Two days later, the newly formed Black Athletes Union presented a letter to several Iowa newspapers. It read, in part, "Brought into focus here is the slave-master relationship. The black athlete, for example, is the gladiator who performs in the arena for the pleasure of the white masses. He is brought from the black colony, typically called high school, which is predominantly black...The black gladiator brought into this oppressive environment, representing approximately one percent of the populace, is trained to razor athletic sharpness and used to thrill the white spectator masses...The requirements of eligibility do not meet those of graduation. Why? Simply because it was not intended that the black athlete graduate. At the end of four years, the black gladiator is tossed back into the colony exhausted from his toil and exploitation in the mother country. It is intended that he be physically exhausted because he potentially represents the greatest threat to this society, politically and revolutionary."

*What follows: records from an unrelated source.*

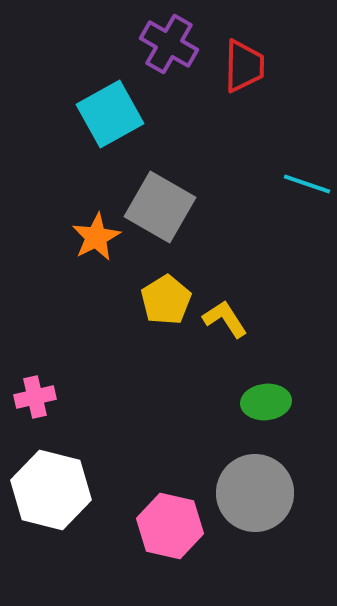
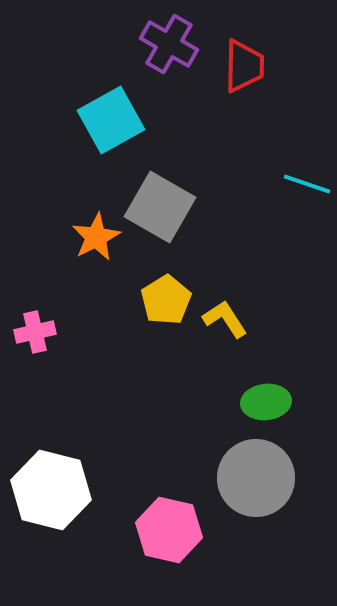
cyan square: moved 1 px right, 6 px down
pink cross: moved 65 px up
gray circle: moved 1 px right, 15 px up
pink hexagon: moved 1 px left, 4 px down
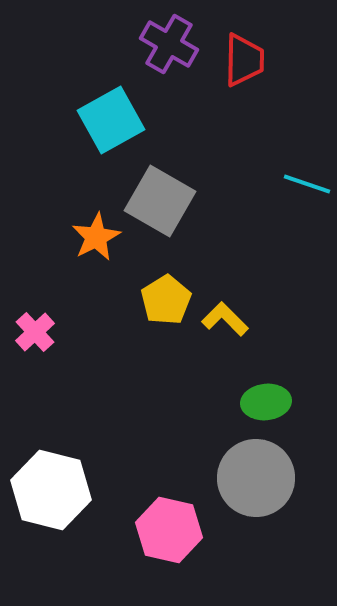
red trapezoid: moved 6 px up
gray square: moved 6 px up
yellow L-shape: rotated 12 degrees counterclockwise
pink cross: rotated 30 degrees counterclockwise
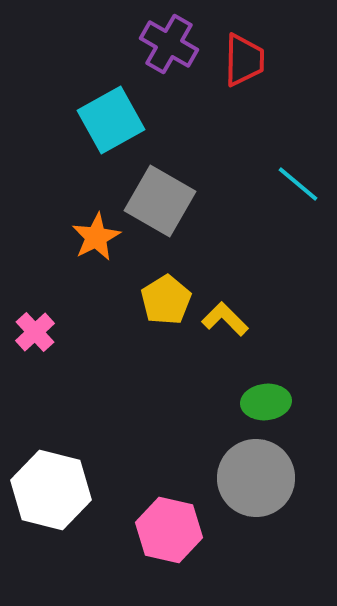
cyan line: moved 9 px left; rotated 21 degrees clockwise
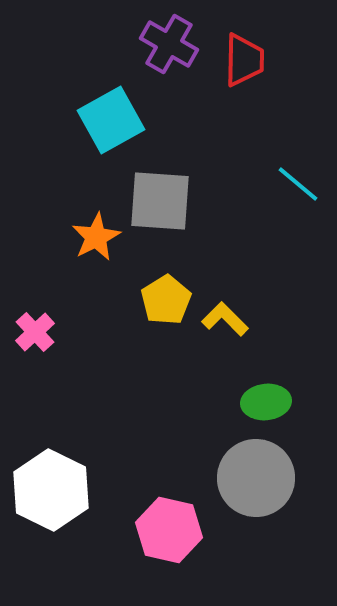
gray square: rotated 26 degrees counterclockwise
white hexagon: rotated 12 degrees clockwise
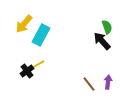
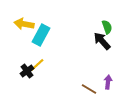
yellow arrow: rotated 60 degrees clockwise
yellow line: rotated 14 degrees counterclockwise
brown line: moved 5 px down; rotated 21 degrees counterclockwise
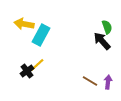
brown line: moved 1 px right, 8 px up
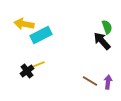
cyan rectangle: rotated 35 degrees clockwise
yellow line: rotated 21 degrees clockwise
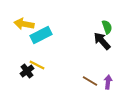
yellow line: rotated 49 degrees clockwise
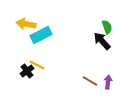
yellow arrow: moved 2 px right
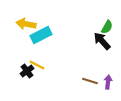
green semicircle: rotated 48 degrees clockwise
brown line: rotated 14 degrees counterclockwise
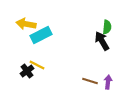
green semicircle: rotated 24 degrees counterclockwise
black arrow: rotated 12 degrees clockwise
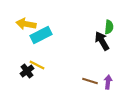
green semicircle: moved 2 px right
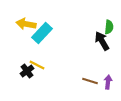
cyan rectangle: moved 1 px right, 2 px up; rotated 20 degrees counterclockwise
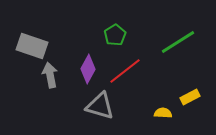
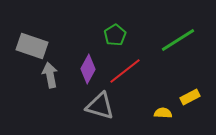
green line: moved 2 px up
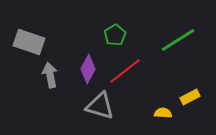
gray rectangle: moved 3 px left, 4 px up
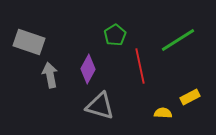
red line: moved 15 px right, 5 px up; rotated 64 degrees counterclockwise
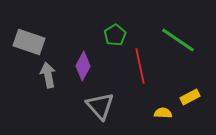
green line: rotated 66 degrees clockwise
purple diamond: moved 5 px left, 3 px up
gray arrow: moved 2 px left
gray triangle: rotated 32 degrees clockwise
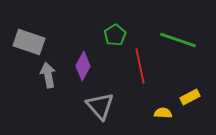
green line: rotated 15 degrees counterclockwise
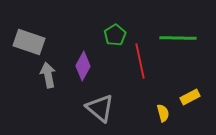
green line: moved 2 px up; rotated 18 degrees counterclockwise
red line: moved 5 px up
gray triangle: moved 2 px down; rotated 8 degrees counterclockwise
yellow semicircle: rotated 72 degrees clockwise
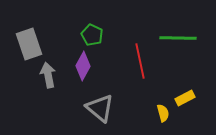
green pentagon: moved 23 px left; rotated 15 degrees counterclockwise
gray rectangle: moved 2 px down; rotated 52 degrees clockwise
yellow rectangle: moved 5 px left, 1 px down
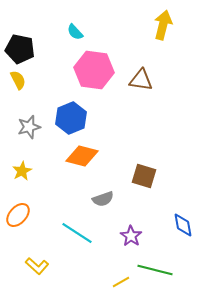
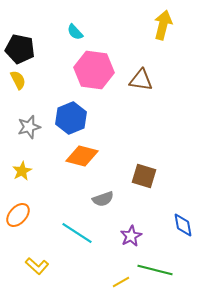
purple star: rotated 10 degrees clockwise
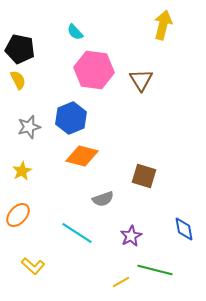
brown triangle: rotated 50 degrees clockwise
blue diamond: moved 1 px right, 4 px down
yellow L-shape: moved 4 px left
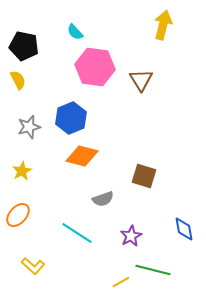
black pentagon: moved 4 px right, 3 px up
pink hexagon: moved 1 px right, 3 px up
green line: moved 2 px left
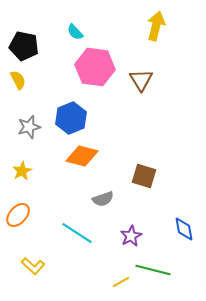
yellow arrow: moved 7 px left, 1 px down
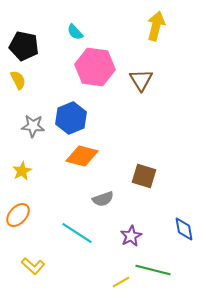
gray star: moved 4 px right, 1 px up; rotated 20 degrees clockwise
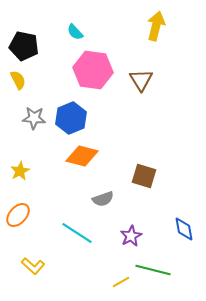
pink hexagon: moved 2 px left, 3 px down
gray star: moved 1 px right, 8 px up
yellow star: moved 2 px left
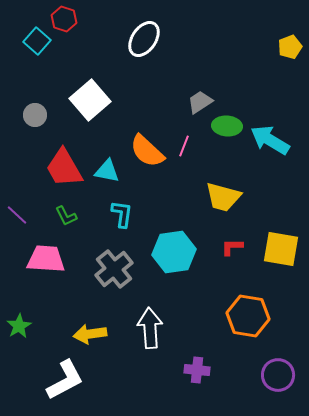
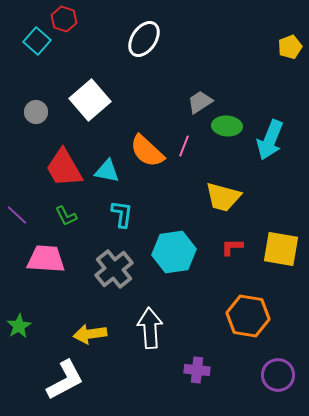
gray circle: moved 1 px right, 3 px up
cyan arrow: rotated 99 degrees counterclockwise
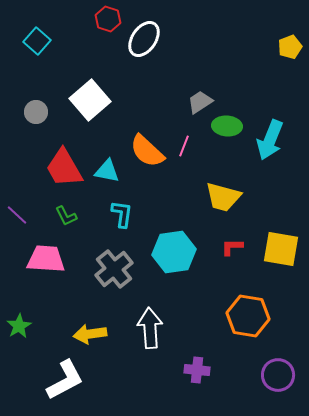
red hexagon: moved 44 px right
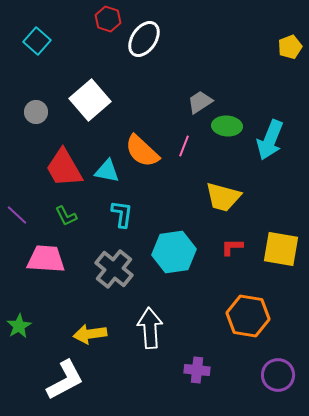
orange semicircle: moved 5 px left
gray cross: rotated 12 degrees counterclockwise
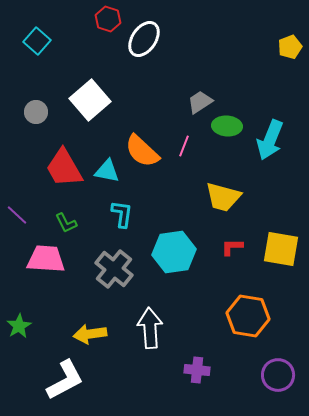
green L-shape: moved 7 px down
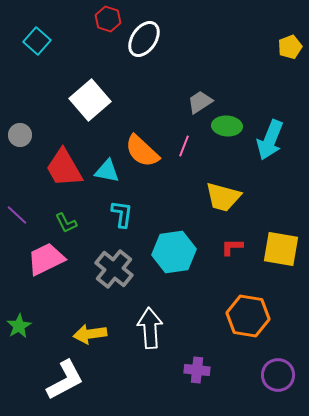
gray circle: moved 16 px left, 23 px down
pink trapezoid: rotated 30 degrees counterclockwise
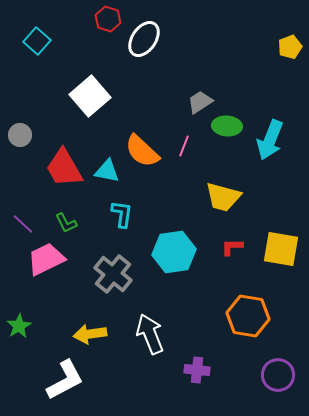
white square: moved 4 px up
purple line: moved 6 px right, 9 px down
gray cross: moved 1 px left, 5 px down
white arrow: moved 6 px down; rotated 18 degrees counterclockwise
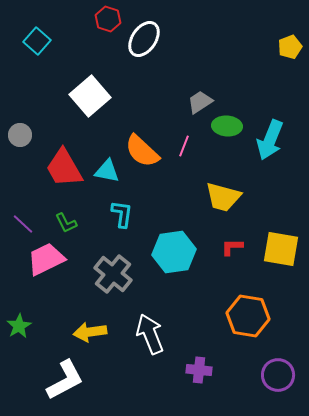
yellow arrow: moved 2 px up
purple cross: moved 2 px right
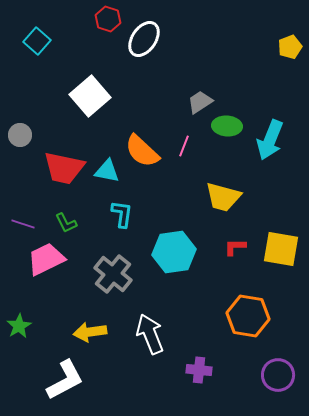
red trapezoid: rotated 48 degrees counterclockwise
purple line: rotated 25 degrees counterclockwise
red L-shape: moved 3 px right
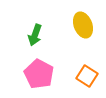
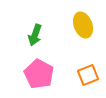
orange square: moved 1 px right, 1 px up; rotated 35 degrees clockwise
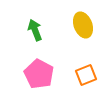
green arrow: moved 5 px up; rotated 140 degrees clockwise
orange square: moved 2 px left
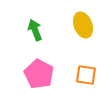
orange square: rotated 30 degrees clockwise
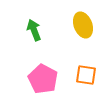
green arrow: moved 1 px left
pink pentagon: moved 4 px right, 5 px down
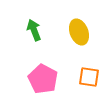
yellow ellipse: moved 4 px left, 7 px down
orange square: moved 3 px right, 2 px down
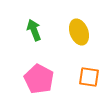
pink pentagon: moved 4 px left
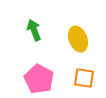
yellow ellipse: moved 1 px left, 7 px down
orange square: moved 5 px left, 1 px down
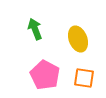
green arrow: moved 1 px right, 1 px up
pink pentagon: moved 6 px right, 4 px up
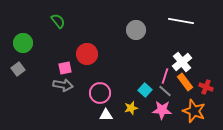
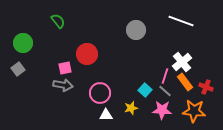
white line: rotated 10 degrees clockwise
orange star: rotated 15 degrees counterclockwise
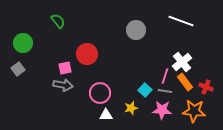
gray line: rotated 32 degrees counterclockwise
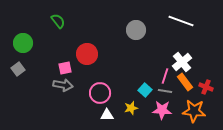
white triangle: moved 1 px right
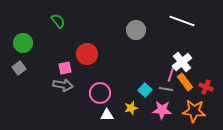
white line: moved 1 px right
gray square: moved 1 px right, 1 px up
pink line: moved 6 px right, 2 px up
gray line: moved 1 px right, 2 px up
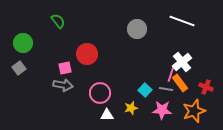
gray circle: moved 1 px right, 1 px up
orange rectangle: moved 5 px left, 1 px down
orange star: rotated 25 degrees counterclockwise
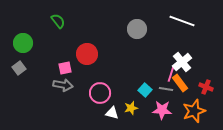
white triangle: moved 5 px right, 2 px up; rotated 16 degrees clockwise
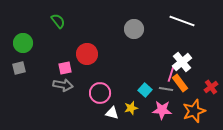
gray circle: moved 3 px left
gray square: rotated 24 degrees clockwise
red cross: moved 5 px right; rotated 32 degrees clockwise
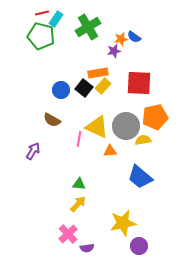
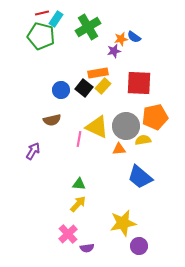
brown semicircle: rotated 42 degrees counterclockwise
orange triangle: moved 9 px right, 2 px up
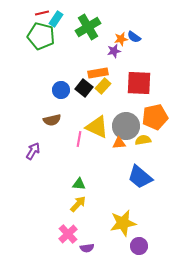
orange triangle: moved 6 px up
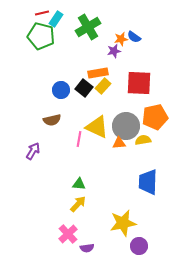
blue trapezoid: moved 8 px right, 5 px down; rotated 52 degrees clockwise
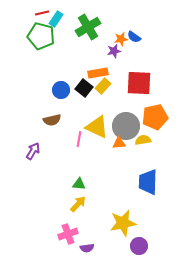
pink cross: rotated 24 degrees clockwise
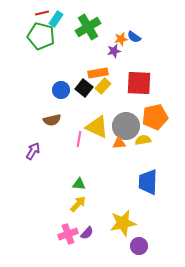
purple semicircle: moved 15 px up; rotated 40 degrees counterclockwise
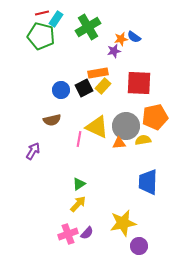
black square: rotated 24 degrees clockwise
green triangle: rotated 40 degrees counterclockwise
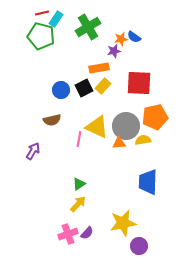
orange rectangle: moved 1 px right, 5 px up
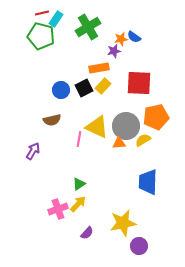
orange pentagon: moved 1 px right
yellow semicircle: rotated 21 degrees counterclockwise
pink cross: moved 10 px left, 25 px up
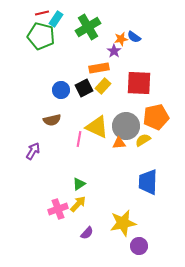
purple star: rotated 24 degrees counterclockwise
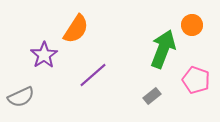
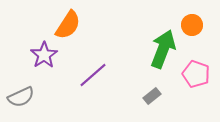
orange semicircle: moved 8 px left, 4 px up
pink pentagon: moved 6 px up
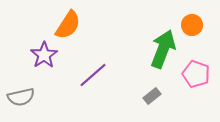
gray semicircle: rotated 12 degrees clockwise
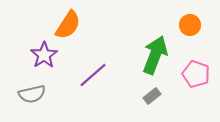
orange circle: moved 2 px left
green arrow: moved 8 px left, 6 px down
gray semicircle: moved 11 px right, 3 px up
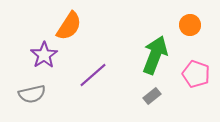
orange semicircle: moved 1 px right, 1 px down
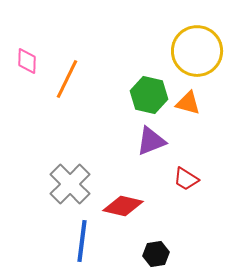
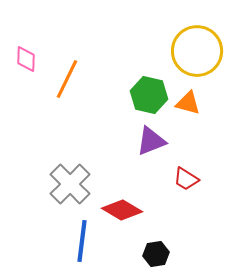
pink diamond: moved 1 px left, 2 px up
red diamond: moved 1 px left, 4 px down; rotated 18 degrees clockwise
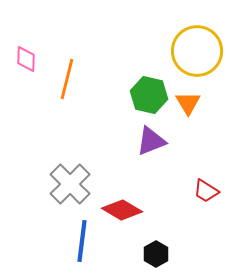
orange line: rotated 12 degrees counterclockwise
orange triangle: rotated 44 degrees clockwise
red trapezoid: moved 20 px right, 12 px down
black hexagon: rotated 20 degrees counterclockwise
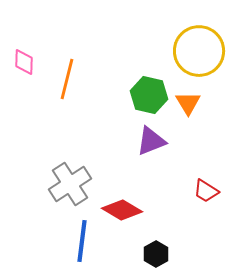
yellow circle: moved 2 px right
pink diamond: moved 2 px left, 3 px down
gray cross: rotated 12 degrees clockwise
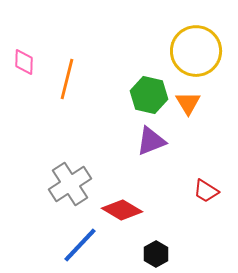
yellow circle: moved 3 px left
blue line: moved 2 px left, 4 px down; rotated 36 degrees clockwise
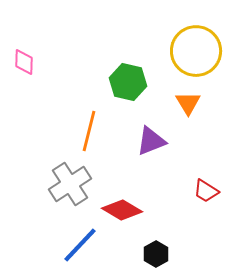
orange line: moved 22 px right, 52 px down
green hexagon: moved 21 px left, 13 px up
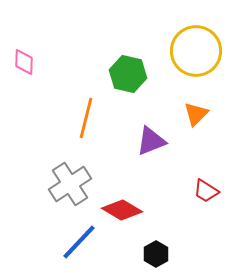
green hexagon: moved 8 px up
orange triangle: moved 8 px right, 11 px down; rotated 16 degrees clockwise
orange line: moved 3 px left, 13 px up
blue line: moved 1 px left, 3 px up
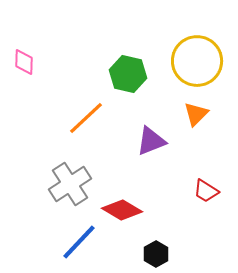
yellow circle: moved 1 px right, 10 px down
orange line: rotated 33 degrees clockwise
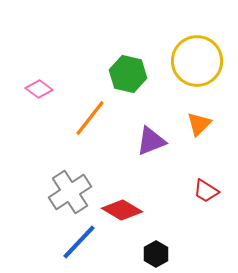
pink diamond: moved 15 px right, 27 px down; rotated 56 degrees counterclockwise
orange triangle: moved 3 px right, 10 px down
orange line: moved 4 px right; rotated 9 degrees counterclockwise
gray cross: moved 8 px down
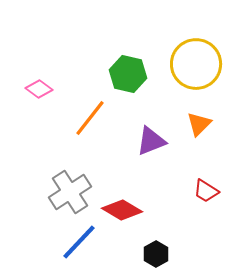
yellow circle: moved 1 px left, 3 px down
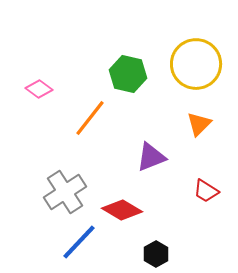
purple triangle: moved 16 px down
gray cross: moved 5 px left
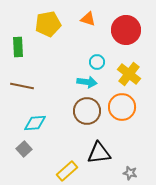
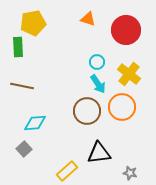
yellow pentagon: moved 15 px left, 1 px up
cyan arrow: moved 11 px right, 2 px down; rotated 48 degrees clockwise
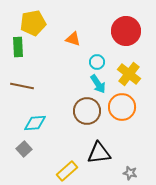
orange triangle: moved 15 px left, 20 px down
red circle: moved 1 px down
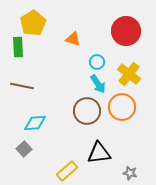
yellow pentagon: rotated 20 degrees counterclockwise
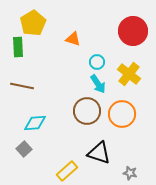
red circle: moved 7 px right
orange circle: moved 7 px down
black triangle: rotated 25 degrees clockwise
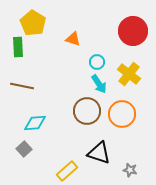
yellow pentagon: rotated 10 degrees counterclockwise
cyan arrow: moved 1 px right
gray star: moved 3 px up
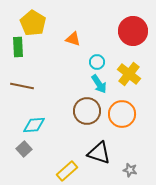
cyan diamond: moved 1 px left, 2 px down
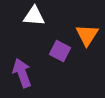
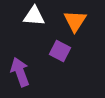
orange triangle: moved 12 px left, 14 px up
purple arrow: moved 2 px left, 1 px up
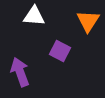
orange triangle: moved 13 px right
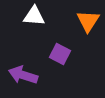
purple square: moved 3 px down
purple arrow: moved 3 px right, 3 px down; rotated 52 degrees counterclockwise
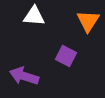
purple square: moved 6 px right, 2 px down
purple arrow: moved 1 px right, 1 px down
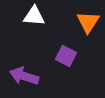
orange triangle: moved 1 px down
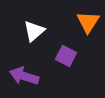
white triangle: moved 15 px down; rotated 45 degrees counterclockwise
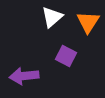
white triangle: moved 18 px right, 14 px up
purple arrow: rotated 24 degrees counterclockwise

Three days later, it was reported that the seven freshmen who were among the sixteen dismissed black players had disassociated themselves from the BAU and wanted to return to the team. That same day, the BAU released a list of five demands to the university's athletic board, all minor in scope. The following day, the chairman of the athletic board said that Iowa would grant their demands. Further, he stated that he was presented with these demands by a group of black athletes two days before the boycott of practice and had told them then that their requests would be granted. The athletes had been persuaded to boycott anyway.

Spring practice ended with the situation unresolved, and it remained that way until the day before fall practice. Nagel announced that those boycotting players that wanted to be reinstated could make an individual appeal to the team for reinstatement, and that the team would conduct a vote on whether or not to allow them to rejoin the team. Twelve of the sixteen boycotting players appealed for reinstatement, and the team voted to allow seven of them to rejoin the squad. The seven players allowed back on the team included five of the sophomores who had broken from the BAU and just two veterans. One of the two veterans allowed back was Dennis Green, a future college and NFL head coach.

It was announced the following day that one of the black players voted back onto the team would need a season-ending hernia operation. In addition, two white players would also miss the season, one from injuries stemming from a motorcycle accident and one due to academics. These three players, plus the nine black players who were not reinstated, plus Allison and Bolden, made it a total of fourteen players who were expected to play after the 1968 season who would not return in 1969.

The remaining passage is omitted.